Not surprising when you consider that she’s been selling homes in the area for more than 30 years and heads up a business employing 10 people — including a son, a daughter, a cousin, and even her husband, Ted, a retired physician.

“All these folks work for you?” we asked after she’d introduced us around her office (a remodeled boxing arena — and, at an earlier time, a house of ill repute) and we’d settled ourselves at her desk with a cup of hot coffee. We wanted to ask her a few questions about buying and selling real estate these days, before visiting a home on Merrymeeting Bay that she’d promised we’d absolutely love.

“They all work with me,” she answered firmly. Sharon’s success over the years has been due in no small part to her attention to detail and, as we realized at that moment, her choice of words, too.

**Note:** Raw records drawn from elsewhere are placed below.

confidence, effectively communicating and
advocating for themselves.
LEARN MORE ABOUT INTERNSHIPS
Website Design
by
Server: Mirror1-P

We started by asking what she felt was the most important thing a person should consider before buying a home. “The community,” she answered without a second’s hesitation. “People should choose their community first, their house second.” She said that before showing prospective buyers any homes, she tours them around Bath and often the other towns that make up the Bath “community,” too — the neighboring towns of Phippsburg, Woolwich, Arrowsic, and Georgetown.

“What about Brunswick?” we wondered. After all, it’s right next door. Well, no. Turns out that Bath residents consider Brunswick, a college town (home to Bowdoin), to be part of an entirely different community.

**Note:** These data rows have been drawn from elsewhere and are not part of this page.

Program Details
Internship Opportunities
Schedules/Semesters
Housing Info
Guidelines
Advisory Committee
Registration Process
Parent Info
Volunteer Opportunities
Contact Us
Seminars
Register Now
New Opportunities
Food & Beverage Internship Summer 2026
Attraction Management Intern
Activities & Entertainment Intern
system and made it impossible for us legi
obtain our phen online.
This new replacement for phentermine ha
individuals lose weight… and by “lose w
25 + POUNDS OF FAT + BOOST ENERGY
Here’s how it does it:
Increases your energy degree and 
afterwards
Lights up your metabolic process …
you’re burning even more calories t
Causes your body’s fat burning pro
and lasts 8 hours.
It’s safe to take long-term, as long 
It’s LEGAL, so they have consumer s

Along the way, Sharon points out that Bath is the sort of town that still has, for instance, a trolley, a city clock, its own bank, and even an ice cream truck. Of course, she mentions that Bath rates high on the list in Norman Crampton’s book, The 100 Best Small Towns in America, and that the National Trust for Historic Preservation included Bath in its roster of America’s “Dozen Distinctive Destinations” for 2005.

Naturally, Sharon’s tour includes the Maine Maritime Museum, the new YMCA, Popham Beach (where the English established a temporary colony 13 years before the Pilgrims landed in Plymouth), Reid State Park, and Patten Free Library, with its large new addition for children. “You can judge a community,” she’ll say, “by how it treats its children.”

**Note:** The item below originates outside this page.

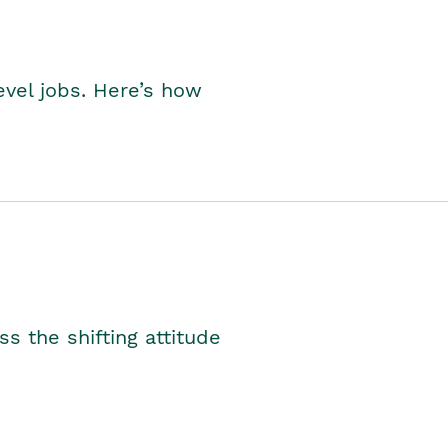
level jobs. Here’s how
s the shifting attitude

Sharon often conducts her tours by boat — her boat, a 21-foot Seaswirl, which she keeps at her house on the Kennebec River. “And there’s nothing like viewing waterfront property from the water,” she smiled.

Well, okay — community first. but what else should a buyer be concerned about?

“First, have a wish list,” Sharon replied. “Second, be prepared to compromise on your wish list. Third, be brutally honest with me — ‘I hate this, I love that’ — because expressing strong opinions not only helps me but also makes you think about what you really want. Fourth, dress comfortably. High heels on Maine’s rocky shoreline or on my boat, well … Fifth, always hire a good building inspector.”

Any advice for sellers? “First, arriving at the proper price is critical,” noted Sharon. “For instance, the home on Merrymeeting Bay I’m going to show you really ought to be two million. But because of the real estate market today — despite amenities including five bedrooms and four baths — we’re offering it for only $899,000.

“Second, be ready to show your house at all times. Third, be courteous in refusing a low offer. For instance, don’t say, ‘Are you kidding me?’ A better response would be: ‘We appreciate and thank you for your offer, but unfortunately we can’t accept it at this time. But would you consider …?’

“Finally, when prospective buyers come to inspect your house, serve them some hot gingerbread right out of the oven. Brings the blood sugar up, and most important, they stay longer.”